> Action item:
Restate, word for word, each entry that follows, but skip its pictures.

——————————

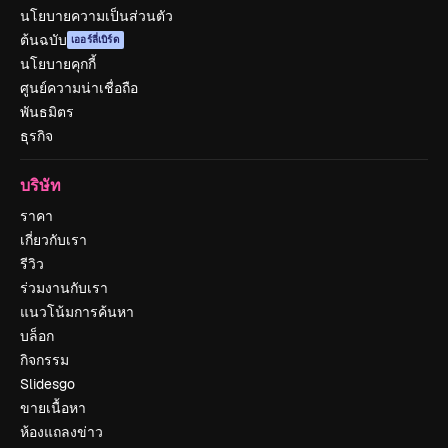
นโยบายความเป็นส่วนตัว
ต้นฉบับ
เออร์ลี่เบิร์ด
นโยบายคุกกี้
ศูนย์ความน่าเชื่อถือ
พันธมิตร
ธุรกิจ
บริษัท
ราคา
เกี่ยวกับเรา
รีวิว
ร่วมงานกับเรา
แนวโน้มการค้นหา
บล็อก
กิจกรรม
Slidesgo
ขายเนื้อหา
ห้องแถลงข่าว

——————————

> Response for this exercise:
นโยบายความเป็นส่วนตัว
ต้นฉบับ
เออร์ลี่เบิร์ด
นโยบายคุกกี้
ศูนย์ความน่าเชื่อถือ
พันธมิตร
ธุรกิจ
บริษัท
ราคา
เกี่ยวกับเรา
รีวิว
ร่วมงานกับเรา
แนวโน้มการค้นหา
บล็อก
กิจกรรม
Slidesgo
ขายเนื้อหา
ห้องแถลงข่าว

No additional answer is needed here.